As poucas semanas da presidência de Trump foram suficientes para deixar claro que ainda não é desta vez que haverá mudança. As relações normais com a Rússia são deixadas para segundo plano senão mesmo abandonadas. As necessidades materiais do complexo militar e de segurança de um inimigo para justificar os seus orçamentos e os seus poderes estatais de polícia e as necessidades ideológicas dos neoconservadores para a hegemonia mundial dos Estados Unidos, são consideradas mais importantes do que a confiança entre as potências nucleares. Quanto à esquerda liberal/ progressista eles consideram que trabalhar para preservar a vida na Terra é um mero pretexto para se ser suave com os russos e com os que cometem traição por favorecerem relações amigáveis com a Rússia.

A classe trabalhadora norte-americana descobriu que não tem no governo de Trump maior representação eleitoral do que a que têm os russos. Tendo sido prevenido pelas grandes empresas, elas que estão a gastar milhares de milhões de dólares recomprando as suas próprias ações, que elas estão demasiado pobres para pagar os salários dos Estados Unidos, Trump concluiu então que o caminho para a segurança económica da força de trabalho americana se encontra na redução do imposto sobre as sociedades. As manifestações de políticas de identidade fazem-se a favor da abertura das fronteiras para os muçulmanos e para os hispânicos e das instalações sanitárias para os transsexuais, não manifestações pelo pão e pela paz, e pelo desejo de levar a um impeachment de Trump porque ainda não está em guerra com a Rússia.

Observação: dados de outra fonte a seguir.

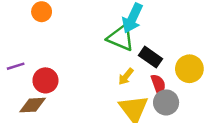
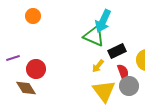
black rectangle: (151, 57) -> (117, 51), turned -60
brown diamond: (33, 105) -> (26, 88), turned 60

Os compromissos russofóbicos de Trump, tais como McMaster, Mattis, e Fiona Hill são realmente piores do que Victoria Nuland de Obama, Samantha Power and Susan Rice. Assim, tal como Hillary e Nuland levaram a uma mudança de regime para a Ucrânia, Tillerson no Departamento de Estado sinalizou uma mudança de regime do governo democraticamente eleito na Venezuela. Equador e Bolívia não lhe ficarão muito atrás.

Washington nunca apoiou governos que tenham colocado os interesses dos seus povos à frente dos interesses daqueles que governam os EUA. Da África à América do Sul, da Indonésia a Cuba, do Vietname ao Irão e ao Egito, Washington sempre representou de forma deturpada as forças de mudança como comunistas. Washington derrubou o primeiro governo democraticamente eleito no Irãohttp://www.history.com/this-day-in-history/cia-assisted-coup-overthrows-government-of-iran), o primeiro no Congo (https://www.theguardian.com/global-development/poverty-matters/2011/jan/17/patrice-lumumba-50th-anniversary-assassination), o primeiro no Egipto ( http://www.timesofisrael.com/announced-as-president-of-egypt/ ), e um grande número de outros. Leia Stephen Kinzer Os Brothers. Leia General Smedley Butler, que disse que ele e os fuzileiros navais dos EUA tornaram a América do Sul segura para a United Fruit Company e para os investimentos dos bancos de Nova York. Leia-se John Perkins, Confessions of an Economic Hit Man. Washington opõe com punho de ferro a uma qualquer mudança democrática. Agora, Marine Le Pen, a candidata favorita à presidência da França nas próximas eleições, está em vias de ser destruída por Washington.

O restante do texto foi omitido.